Overall, microbial modifications can be induced by landscape characteristics at different time and space scales, potentially in interaction, and in many situations nested within each other.
Nested Spatial and Temporal Scales
In landscape ecology, nested relationships among spatial scales and to a lesser extent among temporal scales within a landscape are accounted for in the hierarchy theory (Allen and Starr, 1982; O’Neill et al., 1986), which states that ecosystem processes are organized in discrete scales of interaction. Wu and Loucks (1995) proposed including time in this theoretical framework through the hierarchical patch dynamics concept that integrates patch dynamics in the hierarchy theory and provides a conceptual framework for analyzing interactions among spatial and temporal scales in landscapes.
The nested relationship among spatial and temporal scales of landscape probably also applies to microorganisms. Here we provide two examples of such potential nestedness (Figure 4). First example is linked with microorganism distribution in the human body. Such distribution depends on the local landscape of a given anatomic site, in the nose, for instance (Proctor and Relman, 2017) or in the oral cavity (Proctor et al., 2018). However, microorganisms can also disperse across anatomic sites (von Eiff et al., 2001) as the nasal and oral cavities both drain into the pharynx, which ultimately connects through the trachea to the lungs or through the esophagus to the stomach. Microbiota can then disperse among human hosts depending on types of social contacts and behavior: for instance, microbiota exchanges between oral cavities depend on human partners kissing habits (Kort et al., 2014). These three spatial scales – within anatomic sites, among anatomic sites within a body, and among individuals – are then nested and potentially in interaction with each other.

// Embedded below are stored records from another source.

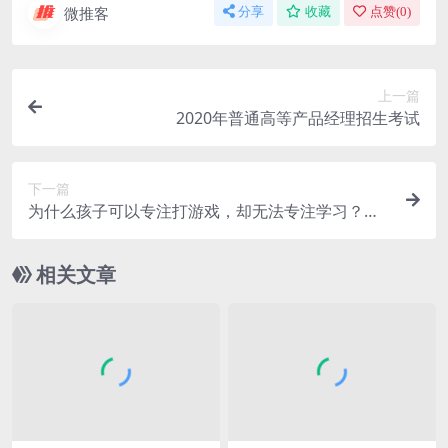
微推客
分享
收藏
点赞(
0
)
上一篇
2020年普通高等产品经理招生考试
下一篇
为什么孩子可以专注打游戏，却无法专注学习？产
品经理如何搞定产品的游戏化设计？
相关文章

Figure 4. Examples of nested scales in space and time of microbiota distribution. (A) microbiota-associated with host plants, micro-scale landscape corresponds to the organ partitioning within the individual plant. Meso-scale landscape corresponds to the distribution of individual plants at the local scale due to the effect of neighborhood and vegetative multiplication. Large-scale landscapes correspond to microbial transmission among individual plants and through seed dispersal. (B) Microbiota-associated with humans. Micro-scale landscape corresponds to the different patches within an anatomical site, here, the oral cavity. Meso-scale corresponds to the different anatomical sites within the human body, connected through dispersal. Large scale corresponds to social interactions and contacts among different humans. In both examples, microbiota changes occur at different temporal scales: short scale of an hour or a day (e.g., changes in physiological status), medium scale of a year (e.g., intra-annual phenological stages), and long scale covering decades (e.g., developmental stages in an individual life cycle). These temporal scales affect all the spatial scales illustrated in the figure.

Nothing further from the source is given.